Monday, May 30, 2011

Scent in nail varnish


I had a note from someone at the New York Times asking me for comment. She wrote:“Wacky nail polish colors seemed to be just a passing trend a few years ago, but now it’s mainstream for non-fashionistas to wear neon green, blueberry or copper metallic, instead of one of the thousand shades of red and pink they preferred for generations. What has changed?” I was happy to comply, and gently to suggest that almost every premiss here is wrong, viz. “passing trend,” and “preferred for generations,” in other words, as far as I can see nothing much has changed since synthetic varnishes in strong colors arrived in the early 1920s. I doubt that my 300 words are quite what they had in mind. Anyhow, in gathering together my thoughts I came across a little scrap of advertorial, “Scent in Nail Varnish”—varnish; how I wish I had insisted upon using this neglected, once-omnipresent term in my book, so much more accurate than polish. This note (by Doreen B. Simpson) appeared in the Rockhampton Morning Bulletin, Thursday, August 18, 1949, on page 8:

“Let me pass onto you a tip about adding scent to your nail varnish, (just a drop or two) to give a fascinating and almost undetectable fragrance. Remember the hands are always noticeable, for every woman uses them to emphasise a point in her conversation and the flutter of the hands can (if not overdone, of course) be an attractive feminine gesture. But it should be remembered that the very act of gesticulating will draw attention to the hands.”
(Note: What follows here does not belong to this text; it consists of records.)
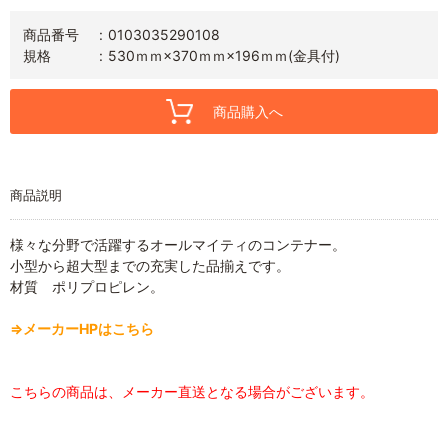
商品番号
0103035290108
規格
530ｍｍ×370ｍｍ×196ｍｍ(金具付)
商品購入へ
商品説明
様々な分野で活躍するオールマイティのコンテナー。
小型から超大型までの充実した品揃えです。
材質 ポリプロピレン。
⇒メーカーHPはこちら
こちらの商品は、メーカー直送となる場合がございます。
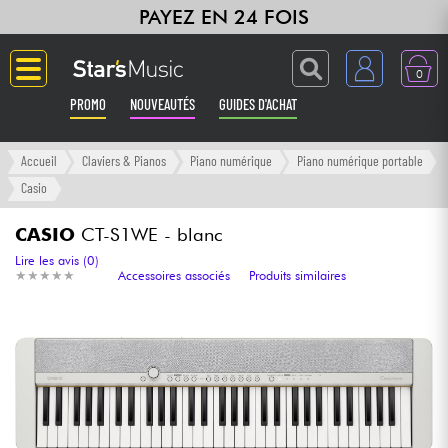
PAYEZ EN 24 FOIS
0
PROMO
NOUVEAUTÉS
GUIDES D'ACHAT
Langue
Accueil
Claviers & Pianos
Piano numérique
Piano numérique portable
Casio
Guitares & Basses
CASIO
CT-S1WE - blanc
Amplis & Effets
Lire les avis (0)
★
★
★
★
★
★
★
★
★
★
Accessoires associés
Produits similaires
Claviers & Pianos
Synthés & Sampleurs
Home Studio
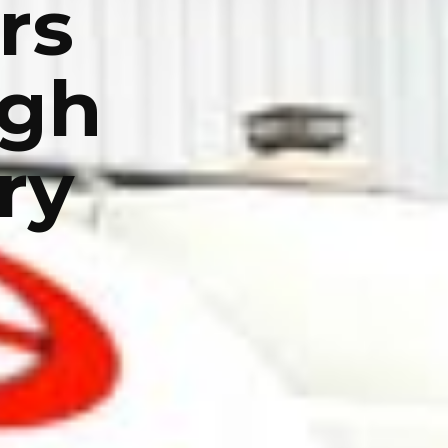
rs
igh
ory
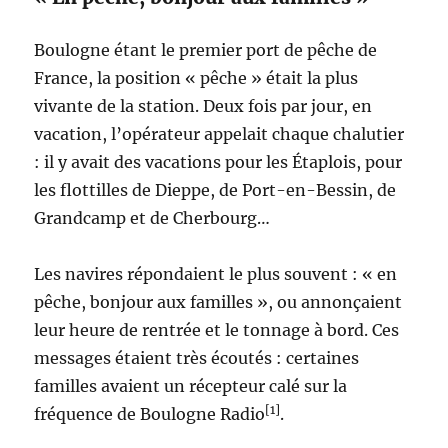
Boulogne étant le premier port de pêche de
France, la position « pêche » était la plus
vivante de la station. Deux fois par jour, en
vacation, l’opérateur appelait chaque chalutier
: il y avait des vacations pour les Étaplois, pour
les flottilles de Dieppe, de Port-en-Bessin, de
Grandcamp et de Cherbourg…
Les navires répondaient le plus souvent : « en
pêche, bonjour aux familles », ou annonçaient
leur heure de rentrée et le tonnage à bord. Ces
messages étaient très écoutés : certaines
familles avaient un récepteur calé sur la
[1]
fréquence de Boulogne Radio
.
It is not easy to follow Doreen B. Simpson’s reasoning. Her principal point about perfumed fingertips is well made, but she seems thereafter to be slightly undecided about how this elides with gesture. Being already noticeable and useful because expressive, feminine hand motions might yet benefit from the addition of subtle arcs of fragrance, but only if prevented from crashing through the barrier that separates flutter from heavy gesticulation, she seems to say. Perhaps this was simply a point about the overriding need for restraint: Depending upon the choice of fragrance, after all, one or two drops might easily pack a hefty olfactory punch—and Doreen B. Simpson is not at all clear about the dosage: Two drops of Mitsouko, say, added to the bottle of cutex, shaken well, that is one thing. But two judiciously dripped onto each tacky tip would almost certainly disrupt a rubber of bridge, or raise eyebrows at the Rockhampton Club. Especially at the height of the rainy season. Still, it is a splendid idea, lately revived by Revlon.